Um caso bem sucedido foi o da ex-colônia
sul-africana da Namíbia, que finalmente conquistou sua independência e entregou
a direção nacional ao seu maior herói contemporâneo, líder da guerrilha Swapo
(Organização do Povo do Sudeste da África), Sam Nujoma. Ele foi eleito por
folgada maioria, em eleições limpas e honestas, supervisionadas pelas Nações
Unidas.
Outro "happy end" é o de Angola, que após
16 anos de violência e horror, que foram responsáveis pela perda de pelo menos
300 mil vidas e pela ruína da economia de um dos poucos países da África que,
dada a fertilidade do solo e suas riquezas naturais, tinha tudo para ser
viável, se tornou um dos mais pobres do mundo.
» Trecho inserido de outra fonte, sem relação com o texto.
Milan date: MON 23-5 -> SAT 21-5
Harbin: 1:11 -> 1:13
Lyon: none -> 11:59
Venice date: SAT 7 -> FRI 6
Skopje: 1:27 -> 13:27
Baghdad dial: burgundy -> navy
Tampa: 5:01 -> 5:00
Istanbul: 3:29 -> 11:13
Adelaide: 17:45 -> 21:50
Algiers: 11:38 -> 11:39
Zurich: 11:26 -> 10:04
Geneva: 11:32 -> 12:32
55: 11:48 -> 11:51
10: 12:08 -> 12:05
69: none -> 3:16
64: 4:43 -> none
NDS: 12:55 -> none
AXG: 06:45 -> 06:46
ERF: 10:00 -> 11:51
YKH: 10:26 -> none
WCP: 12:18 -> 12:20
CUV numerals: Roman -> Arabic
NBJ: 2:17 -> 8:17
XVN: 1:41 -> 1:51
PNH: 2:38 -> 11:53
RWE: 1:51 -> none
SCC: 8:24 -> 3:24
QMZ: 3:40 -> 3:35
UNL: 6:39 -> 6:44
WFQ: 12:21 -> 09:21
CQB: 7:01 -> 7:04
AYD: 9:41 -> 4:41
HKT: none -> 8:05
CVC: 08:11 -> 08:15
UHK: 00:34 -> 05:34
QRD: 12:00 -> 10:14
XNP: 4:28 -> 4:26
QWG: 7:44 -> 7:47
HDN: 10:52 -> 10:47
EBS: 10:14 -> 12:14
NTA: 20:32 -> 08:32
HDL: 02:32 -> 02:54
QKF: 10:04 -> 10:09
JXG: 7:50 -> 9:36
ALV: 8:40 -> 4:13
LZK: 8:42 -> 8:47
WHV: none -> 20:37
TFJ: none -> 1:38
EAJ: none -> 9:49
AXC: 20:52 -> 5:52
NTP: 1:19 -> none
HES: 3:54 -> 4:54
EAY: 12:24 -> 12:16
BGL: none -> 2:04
Agora, finalmente, os angolanos poderão dedicar
todos os seus esforços à construção de uma pátria e não mais à preservação do
que se transformou num imenso quartel.
A Etiópia, por sua vez, esteve muito próxima de um
final feliz para a sua guerra civil, não estivesse seu ditador marxista,
Mengistu Hailé Marian, tão desgastado a ponto de precisar fugir para o
Exterior, deixando atrás de si o caos e a desordem, às vésperas das negociações
de paz, em Londres. Os três principais grupos guerrilheiros etíopes não deram
tempo para que se chegasse a um pacto político. Tomaram Addis Abeba, para
salvar a cidade dos saques e atos de banditismo que lá se registravam, no dia
28 de maio passado.
Anteontem, o jovem líder da maior facção que
derrubou o regime, Meles Zenawi, de 36 anos, ex-estudante de medicina, chefe da
Frente Democrática Revolucionária do Povo da Etiópia, assumiu o poder, com
promessas de democracia e de eleições livres até o fim de 1992. Oxalá cumpra o
prometido.
Três outras guerras civis africanas terminaram de
forma melancólica: a do Chade (com a vitória do grupo de Uadal Abdelcacer
Camuguê); da Libéria (onde o principal dirigente rebelde, Charles Taylor, viu
escapar de suas mãos o comando do país, na última hora, tomado pelo seu rival Prince
Johnson, após o assassinato do ex-ditador Samuel Doe) e da Somália, que está
sob o controle de Abdullaí Iussuf Ahmed, da Frente Democrática de Salvação,
depois da dramática queda do controvertido presidente Mohammed Siad Barre, em
janeiro passado.
Outros conflitos estão sem solução, como o de
Ruanda, por exemplo, com o major-general Juvenal Habyarimana se conservando
teimosamente à frente do governo, no auge de impopularidade, salvo recentemente
da derrubada por uma providencial intervenção franco-belga. De qualquer forma,
há algo de novo acontecendo na África. Tomara que seja, finalmente, o emergir
da democracia. Tomara.
(Artigo publicado na página 14, Internacional, do
Correio Popular, em 4 de junho de 1991).